By Staff Sgt. Michel Sauret
Multi-National Division - Center
CAMP VICTORY, Iraq – Even doctors need their medicine to remain healthy. For Capt. James Hart, the remedy is Steelers football.
"That's my 'keep-me-sane' medicine," said Hart, a physician assistant for Headquarters and Support Company, Division Special Troops Battalion, 10th Mountain Division.
The black and gold octagon on his office door warns, "Danger Ahead. Stop. Steelers Country." A Terrible Towel lays flat and neat, taking up a third of his desk space. The July image on his calendar shows wide receiver Santonio Holmes cutting up field, both hands on the ball, tearing down yards.
Hart works in a Level-1 aid station on Camp Victory, where he treats Soldiers with a variety of ailments. Hart has been a physician assistant since October 2005, and calls the job self rewarding because he gets the chance to take care of other Soldiers.
"[The job is important] because it keeps our fighting strength up. I'm here to medically ensure our Soldiers can stay deployed and continue with the mission."
This is Hart's second deployment with the 10th Mtn. Div., In January 2006, he deployed to Afghanistan, where he had the opportunity to care for local citizens as well as fellow service members.

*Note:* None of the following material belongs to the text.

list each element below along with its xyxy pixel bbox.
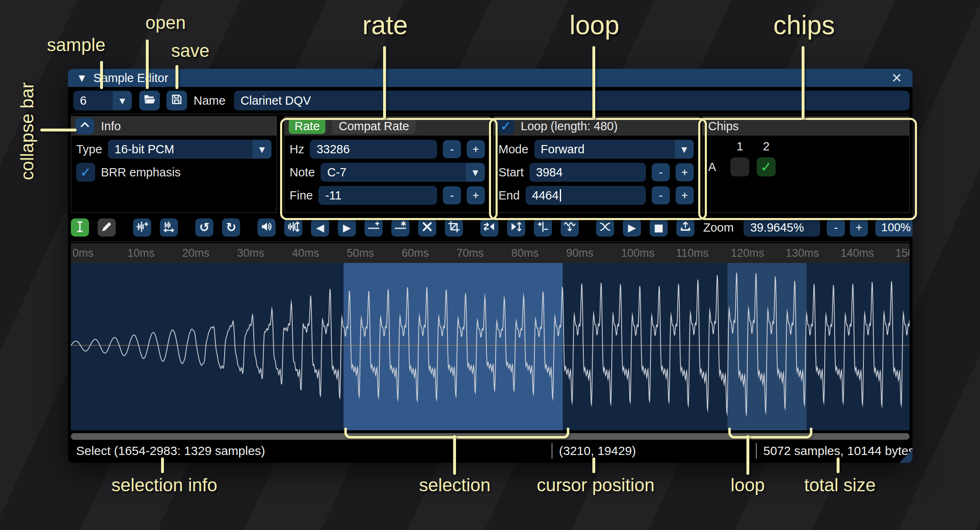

Hart works to keep the Soldiers strong, but he gets his fighting strength from the Black and Gold.
He reminisces of Super Bowl XL and his just-in-time arrival in Afghanistan for the kick-off. The Pittsburgh Steelers squeaked by the Seattle Seahawks to win the Lombardi Trophy.
"We were stoked," he said about being able to catch the game.
A group of 50 Pennsylvania National Guardsmen, each sporting a Terrible Towel, was stationed at the base where Hart landed. Together, they watched the game and took over all the best seats in front of the screens at the dining facility.
Hart's affections for the Steelers started when he was seven years old. He calls Washington, D.C., home, but picked the Steelers over the Dallas Cowboys watching Super Bowl XIII in 1979. His team beat his brother's team, and the fanaticism was born.
"Man I really like that team right there in black and gold," he remembers thinking. "I've been a die-hard fan ever since."
He really does mean die-hard. When the Steelers and the Cowboys met again in Super Bowl XXX in '96, Hart threw a chair through a window, punched holes through the wall, ripped up the carpet and tore a couch in half after the Steelers lost.
"I was that kind of upset," he said.
"Let's just say I was evicted from the apartment. It was a rough day," he added.
Rest assured, Hart has grown since those college days. "It just might be a grumpy day," at worst for any Steelers loss this season, he said.
As the National Football League season begins in September, Hart looks forward to the games that will provide some new excitement to his deployment. It doesn't matter to him that the games will play with a seven hour time difference. A night game that kicks off at 8 p.m. in the States won't start until 3 a.m. in Iraq.
"If you're a fan, you're a fan, and you're going to watch," he said.